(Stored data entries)
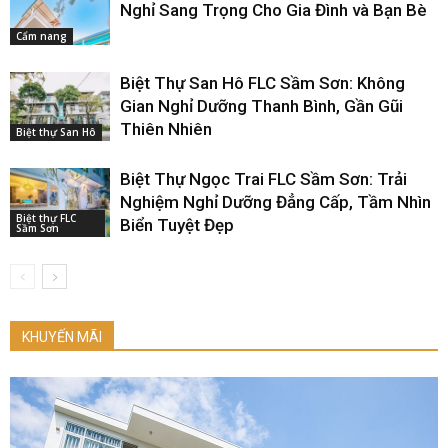
Nghỉ Sang Trọng Cho Gia Đình và Bạn Bè
Cẩm nang
Biệt Thự San Hô FLC Sầm Sơn: Không
Gian Nghỉ Dưỡng Thanh Bình, Gần Gũi
Thiên Nhiên
Biệt thự San Hô
Biệt Thự Ngọc Trai FLC Sầm Sơn: Trải
Nghiệm Nghỉ Dưỡng Đẳng Cấp, Tầm Nhìn
Biệt thự FLC
Biển Tuyệt Đẹp
Sầm Sơn
KHUYẾN MÃI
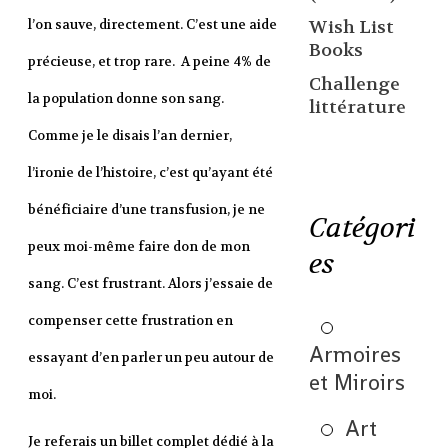
Wish List
l’on sauve, directement. C’est une aide
Books
précieuse, et trop rare. A peine 4% de
Challenge
la population donne son sang.
littérature
Comme je le disais l’an dernier,
l’ironie de l’histoire, c’est qu’ayant été
bénéficiaire d’une transfusion, je ne
Catégori
peux moi-même faire don de mon
es
sang. C’est frustrant. Alors j’essaie de
compenser cette frustration en
Armoires
essayant d’en parler un peu autour de
et Miroirs
moi.
Art
Je referais un billet complet dédié à la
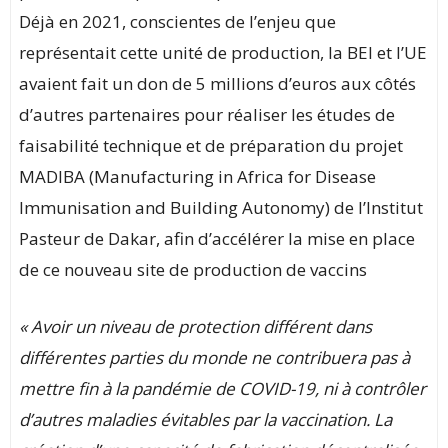
Déjà en 2021, conscientes de l’enjeu que
représentait cette unité de production, la BEI et l’UE
avaient fait un don de 5 millions d’euros aux côtés
d’autres partenaires pour réaliser les études de
faisabilité technique et de préparation du projet
MADIBA (Manufacturing in Africa for Disease
Immunisation and Building Autonomy) de l’Institut
Pasteur de Dakar, afin d’accélérer la mise en place
de ce nouveau site de production de vaccins
« Avoir un niveau de protection différent dans
différentes parties du monde ne contribuera pas à
mettre fin à la pandémie de COVID-19, ni à contrôler
d’autres maladies évitables par la vaccination. La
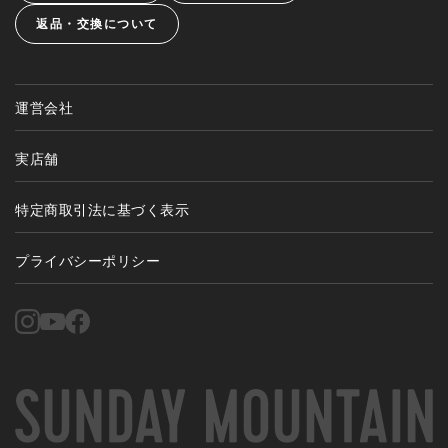
返品・交換について
運営会社
実店舗
特定商取引法に基づく表示
プライバシーポリシー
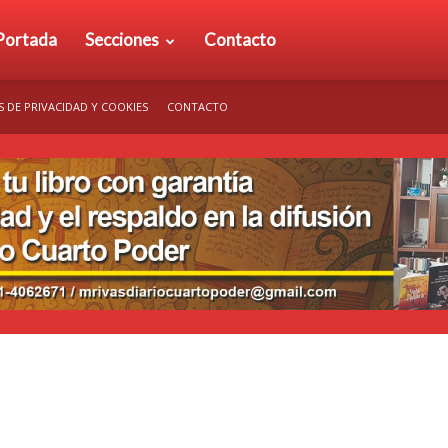
rio
Portada
Secciones
Contacto
S DE PRIVACIDAD Y COOKIES
CONTACTO
arto
der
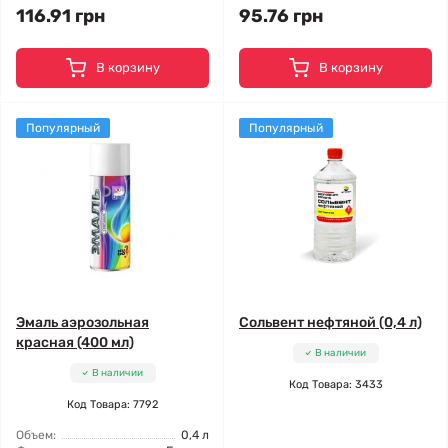
116.91 грн
95.76 грн
В корзину
В корзину
Популярный
Популярный
Эмаль аэрозольная
Сольвент нефтяной (0,4 л)
красная (400 мл)
В наличии
В наличии
Код Товара: 3433
Код Товара: 7792
Объем:
0,4 л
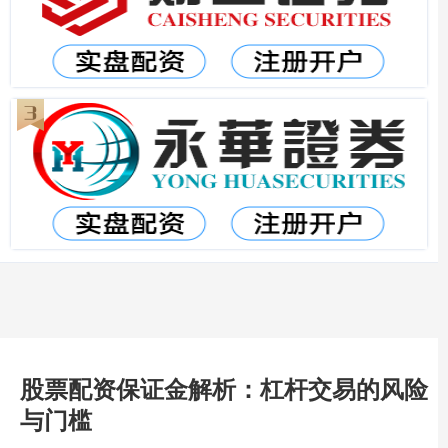
股票配资保证金解析：杠杆交易的风险
与门槛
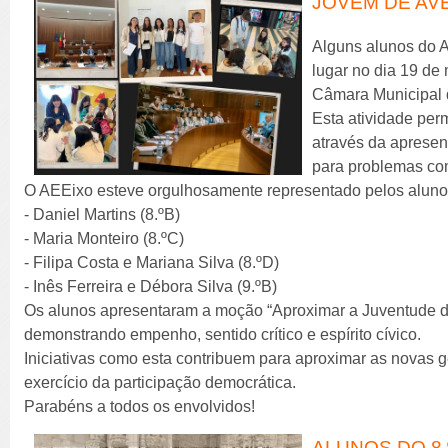
JOVEM DE AV
Alguns alunos do 
lugar no dia 19 de 
Câmara Municipal 
Esta atividade per
através da aprese
para problemas co
O AEEixo esteve orgulhosamente representado pelos aluno
- Daniel Martins (8.ºB)
- Maria Monteiro (8.ºC)
- Filipa Costa e Mariana Silva (8.ºD)
- Inês Ferreira e Débora Silva (9.ºB)
Os alunos apresentaram a moção “Aproximar a Juventude da
demonstrando empenho, sentido crítico e espírito cívico.
Iniciativas como esta contribuem para aproximar as novas 
exercício da participação democrática.
Parabéns a todos os envolvidos!
ALUNOS DO 8.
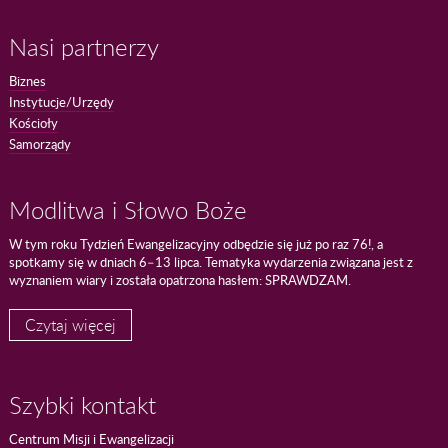
Nasi partnerzy
Biznes
Instytucje/Urzędy
Kościoły
Samorządy
Modlitwa i Słowo Boże
W tym roku Tydzień Ewangelizacyjny odbędzie się już po raz 76!, a
spotkamy się w dniach 6–13 lipca. Tematyka wydarzenia związana jest z
wyznaniem wiary i została opatrzona hasłem: SPRAWDZAM.
Czytaj więcej
Szybki kontakt
Centrum Misji i Ewangelizacji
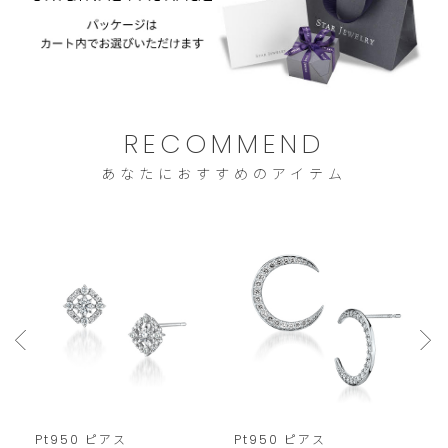
ご
注
文
は
こ
RECOMMEND
の
あなたにおすすめのアイテム
範
囲
内
で
お
願
い
い
た
Pt950 ピアス
Pt950 ピアス
P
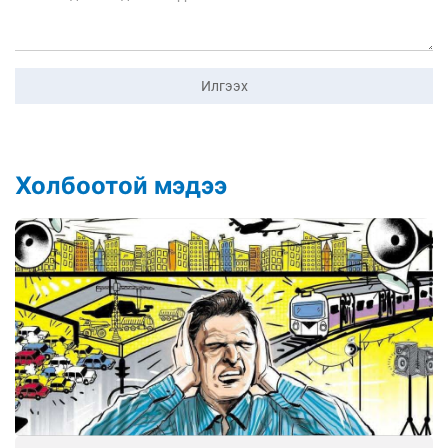
Илгээх
Холбоотой мэдээ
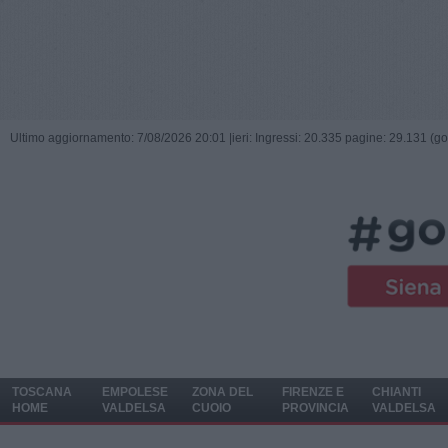
Ultimo aggiornamento: 7/08/2026 20:01 |
ieri: Ingressi: 20.335 pagine: 29.131 (go
TOSCANA
EMPOLESE
ZONA DEL
FIRENZE E
CHIANTI
HOME
VALDELSA
CUOIO
PROVINCIA
VALDELSA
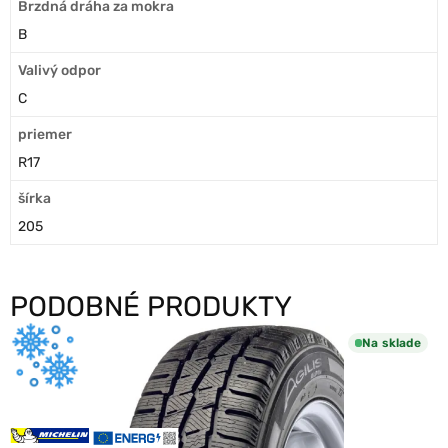
Brzdná dráha za mokra
B
Valivý odpor
C
priemer
R17
šírka
205
PODOBNÉ PRODUKTY
Na sklade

● **Task details**
The first line of the entries, the line containing "Esta atividade per", and every line between them are to be output exactly; pictures are not.

● **Answer to this exercise**
Nghỉ Sang Trọng Cho Gia Đình và Bạn Bè
Cẩm nang
Biệt Thự San Hô FLC Sầm Sơn: Không
Gian Nghỉ Dưỡng Thanh Bình, Gần Gũi
Thiên Nhiên
Biệt thự San Hô
Biệt Thự Ngọc Trai FLC Sầm Sơn: Trải
Nghiệm Nghỉ Dưỡng Đẳng Cấp, Tầm Nhìn
Biệt thự FLC
Biển Tuyệt Đẹp
Sầm Sơn
KHUYẾN MÃI
Wish List
l’on sauve, directement. C’est une aide
Books
précieuse, et trop rare. A peine 4% de
Challenge
la population donne son sang.
littérature
Comme je le disais l’an dernier,
l’ironie de l’histoire, c’est qu’ayant été
bénéficiaire d’une transfusion, je ne
Catégori
peux moi-même faire don de mon
es
sang. C’est frustrant. Alors j’essaie de
compenser cette frustration en
Armoires
essayant d’en parler un peu autour de
et Miroirs
moi.
Art
Je referais un billet complet dédié à la
Déjà en 2021, conscientes de l’enjeu que
représentait cette unité de production, la BEI et l’UE
avaient fait un don de 5 millions d’euros aux côtés
d’autres partenaires pour réaliser les études de
faisabilité technique et de préparation du projet
MADIBA (Manufacturing in Africa for Disease
Immunisation and Building Autonomy) de l’Institut
Pasteur de Dakar, afin d’accélérer la mise en place
de ce nouveau site de production de vaccins
« Avoir un niveau de protection différent dans
différentes parties du monde ne contribuera pas à
mettre fin à la pandémie de COVID-19, ni à contrôler
d’autres maladies évitables par la vaccination. La
返品・交換について
運営会社
実店舗
特定商取引法に基づく表示
プライバシーポリシー
rio
Portada
Secciones
Contacto
S DE PRIVACIDAD Y COOKIES
CONTACTO
arto
der
116.91 грн
95.76 грн
В корзину
В корзину
Популярный
Популярный
Эмаль аэрозольная
Сольвент нефтяной (0,4 л)
красная (400 мл)
В наличии
В наличии
Код Товара: 3433
Код Товара: 7792
Объем:
0,4 л
股票配资保证金解析：杠杆交易的风险
与门槛
JOVEM DE AV
Alguns alunos do 
lugar no dia 19 de 
Câmara Municipal 
Esta atividade per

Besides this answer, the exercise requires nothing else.